Working with Workspaces¶
This tutorial covers how to work with PyHS3 workspaces - loading, exploring, and understanding their structure.
What is a Workspace?¶
A Workspace is the main container in PyHS3 that holds all the components needed to define a statistical model:
Distributions: Probability distributions (Gaussian Normal distribution, Poisson distribution, etc.)
Functions: Mathematical functions that compute parameter values (Sum, Product, Generic Function)
Domains: Parameter space constraints and bounds
Parameter Points: Named sets of parameter values
Data: Observed data specifications (point data, unbinned data, binned/histogram data)
Likelihoods: Mappings between distributions and data
Analyses: Complete analysis configurations
Metadata: Version information and documentation
Loading a Workspace¶
You can create a workspace from a dictionary or load it from a JSON file.
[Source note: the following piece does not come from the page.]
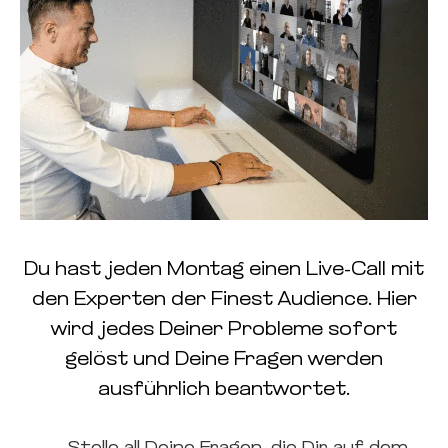
Du hast jeden Montag einen Live-Call mit
den Experten der Finest Audience. Hier
wird jedes Deiner Probleme sofort
gelöst und Deine Fragen werden
ausführlich beantwortet.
The following example shows a simple workspace with a Gaussian distribution:
Exploring Workspace Contents¶
Once you have a workspace, you can explore its contents:
>>> import pyhs3
>>> workspace_data = {
... "metadata": {"hs3_version": "0.2"},
... "distributions": [
... {
... "name": "signal",
... "type": "gaussian_dist",
... "x": "obs",
... "mean": "mu",
... "sigma": "sigma",
... }
... ],
... "parameter_points": [
... {
... "name": "nominal",
... "parameters": [
... {"name": "obs", "value": 0.0},
... {"name": "mu", "value": 0.0},
... {"name": "sigma", "value": 1.0},
... ],
... }
... ],
... "domains": [
... {
... "name": "physics_region",
... "type": "product_domain",
... "axes": [
... {"name": "obs", "min": -5.0, "max": 5.0},
... {"name": "mu", "min": -2.0, "max": 2.0},
... {"name": "sigma", "min": 0.1, "max": 3.0},
... ],
... }
... ],
... }
>>> ws = pyhs3.Workspace(**workspace_data)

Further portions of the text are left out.